Exercise directions
Print the lines from the one containing "s of the hosted" through the end of the listing below, exactly as written. Any pictures stay out.
--- Information shown Enclosed Below ---
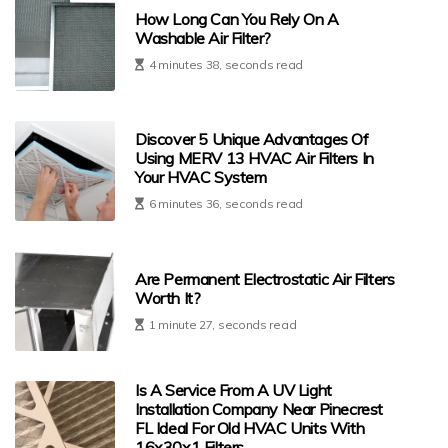
How Long Can You Rely On A
Washable Air Filter?
4 minutes 38, seconds read
Discover 5 Unique Advantages Of
Using MERV 13 HVAC Air Filters In
Your HVAC System
6 minutes 36, seconds read
Are Permanent Electrostatic Air Filters
Worth It?
1 minute 27, seconds read
Is A Service From A UV Light
Installation Company Near Pinecrest
FL Ideal For Old HVAC Units With
16x30x1 Filters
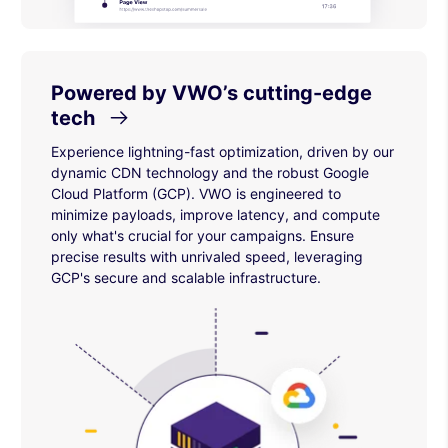
Powered by VWO’s cutting-edge
tech
Experience lightning-fast optimization, driven by our
dynamic CDN technology and the robust Google
Cloud Platform (GCP). VWO is engineered to
minimize payloads, improve latency, and compute
only what's crucial for your campaigns. Ensure
precise results with unrivaled speed, leveraging
GCP's secure and scalable infrastructure.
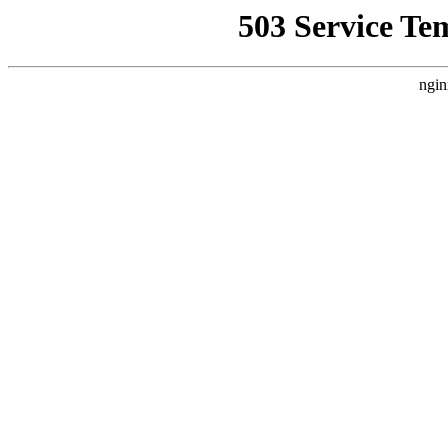
503 Service Te
ngin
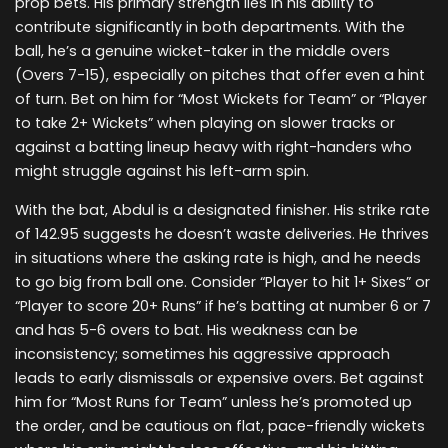
prop bets. His primary strength lies in his ability to
contribute significantly in both departments. With the
ball, he’s a genuine wicket-taker in the middle overs
(Overs 7-15), especially on pitches that offer even a hint
of turn. Bet on him for “Most Wickets for Team” or “Player
to take 2+ Wickets” when playing on slower tracks or
against a batting lineup heavy with right-handers who
might struggle against his left-arm spin.
With the bat, Abdul is a designated finisher. His strike rate
of 142.95 suggests he doesn’t waste deliveries. He thrives
in situations where the asking rate is high, and he needs
to go big from ball one. Consider “Player to hit 1+ Sixes” or
“Player to score 20+ Runs” if he’s batting at number 6 or 7
and has 5-6 overs to bat. His weakness can be
inconsistency; sometimes his aggressive approach
leads to early dismissals or expensive overs. Bet against
him for “Most Runs for Team” unless he’s promoted up
the order, and be cautious on flat, pace-friendly wickets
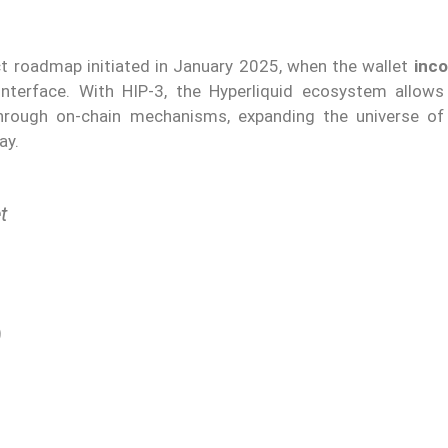
ct roadmap initiated in January 2025, when the wallet
inc
interface. With HIP-3, the Hyperliquid ecosystem allows 
rough on-chain mechanisms, expanding the universe of 
ay.
t
)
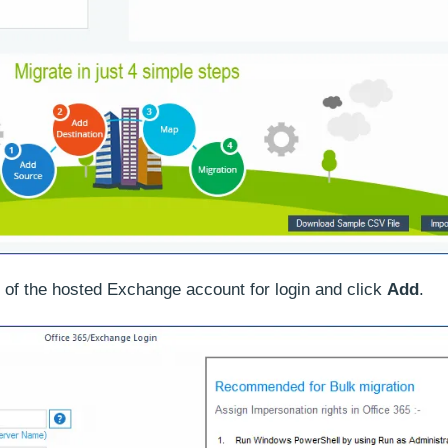
s of the hosted Exchange account for login and click
Add
.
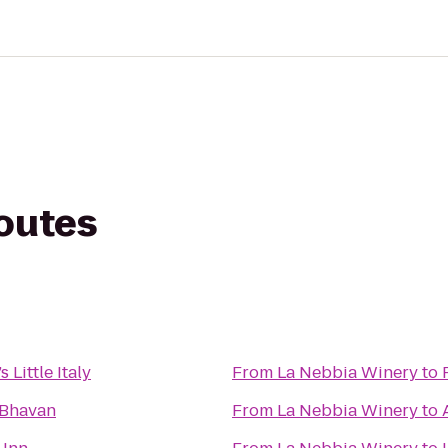
routes
 Little Italy
From
La Nebbia Winery
to
 Bhavan
From
La Nebbia Winery
to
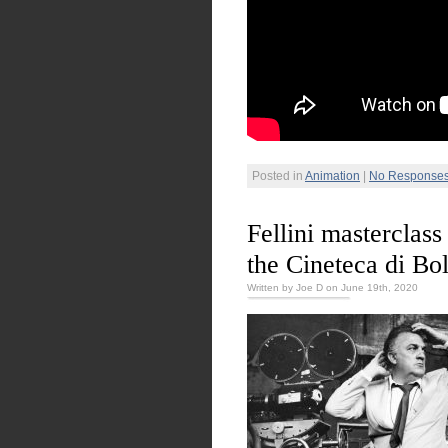
Posted in
Animation
|
No Responses
Fellini masterclass
the Cineteca di Bo
Written by Joe D on June 19th, 2020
--- End of Enclosed Information shown ---
Solution to this problem
s of the hosted Exchange account for login and click
Add
.
routes
 Little Italy
From
La Nebbia Winery
to
 Bhavan
From
La Nebbia Winery
to
Posted in
Animation
|
No Responses
Fellini masterclass
the Cineteca di Bo
Written by Joe D on June 19th, 2020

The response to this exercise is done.